> [Task instructions] Nothing but a number is needed: the count of lines below that include "Protection".

[Records shown Boundary: Start]

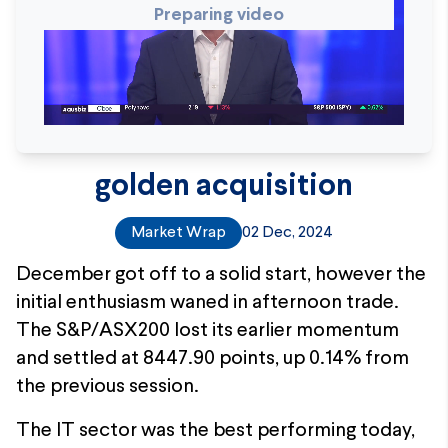
Preparing video
golden acquisition
Market Wrap
02 Dec, 2024
December got off to a solid start, however the
initial enthusiasm waned in afternoon trade.
The S&P/ASX200 lost its earlier momentum
and settled at 8447.90 points, up 0.14% from
the previous session.
The IT sector was the best performing today,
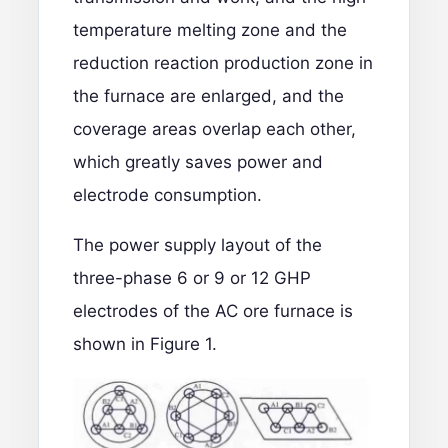
temperature melting zone and the
reduction reaction production zone in
the furnace are enlarged, and the
coverage areas overlap each other,
which greatly saves power and
electrode consumption.
The power supply layout of the
three-phase 6 or 9 or 12 GHP
electrodes of the AC ore furnace is
shown in Figure 1.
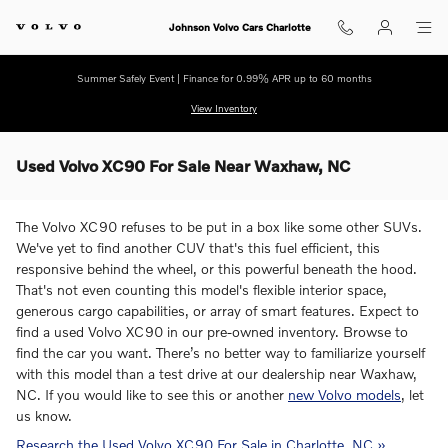
Skip to main content
Johnson Volvo Cars Charlotte
Summer Safely Event | Finance for 0.99% APR up to 60 months
View Inventory
Used Volvo XC90 For Sale Near Waxhaw, NC
The Volvo XC90 refuses to be put in a box like some other SUVs.
We've yet to find another CUV that's this fuel efficient, this
responsive behind the wheel, or this powerful beneath the hood.
That's not even counting this model's flexible interior space,
generous cargo capabilities, or array of smart features. Expect to
find a used Volvo XC90 in our pre-owned inventory. Browse to
find the car you want. There’s no better way to familiarize yourself
with this model than a test drive at our dealership near Waxhaw,
NC. If you would like to see this or another
new Volvo models
, let
us know.
Research the Used Volvo XC90 For Sale in Charlotte, NC »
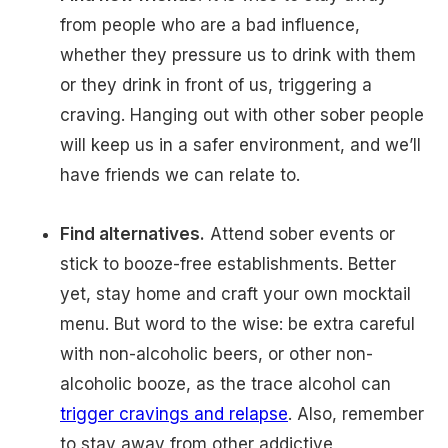
from people who are a bad influence,
whether they pressure us to drink with them
or they drink in front of us, triggering a
craving. Hanging out with other sober people
will keep us in a safer environment, and we’ll
have friends we can relate to.
Find alternatives.
Attend sober events or
stick to booze-free establishments. Better
yet, stay home and craft your own mocktail
menu. But word to the wise: be extra careful
with non-alcoholic beers, or other non-
alcoholic booze, as the trace alcohol can
trigger cravings and relapse
. Also, remember
to stay away from other addictive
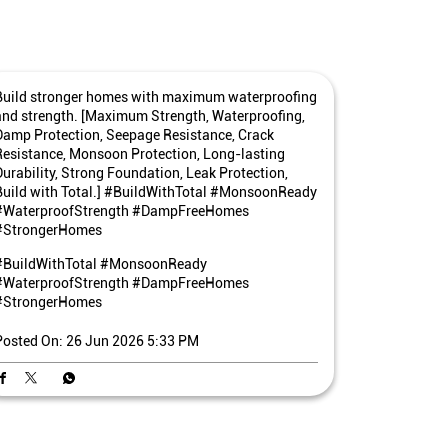
Build stronger homes with maximum waterproofing
and strength. [Maximum Strength, Waterproofing,
Damp Protection, Seepage Resistance, Crack
Resistance, Monsoon Protection, Long-lasting
Durability, Strong Foundation, Leak Protection,
Build with Total.] #BuildWithTotal #MonsoonReady
#WaterproofStrength #DampFreeHomes
#StrongerHomes
#BuildWithTotal
#MonsoonReady
#WaterproofStrength
#DampFreeHomes
#StrongerHomes
Posted On:
26 Jun 2026 5:33 PM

[Records shown Boundary: End]

> [Response to this exercise] 3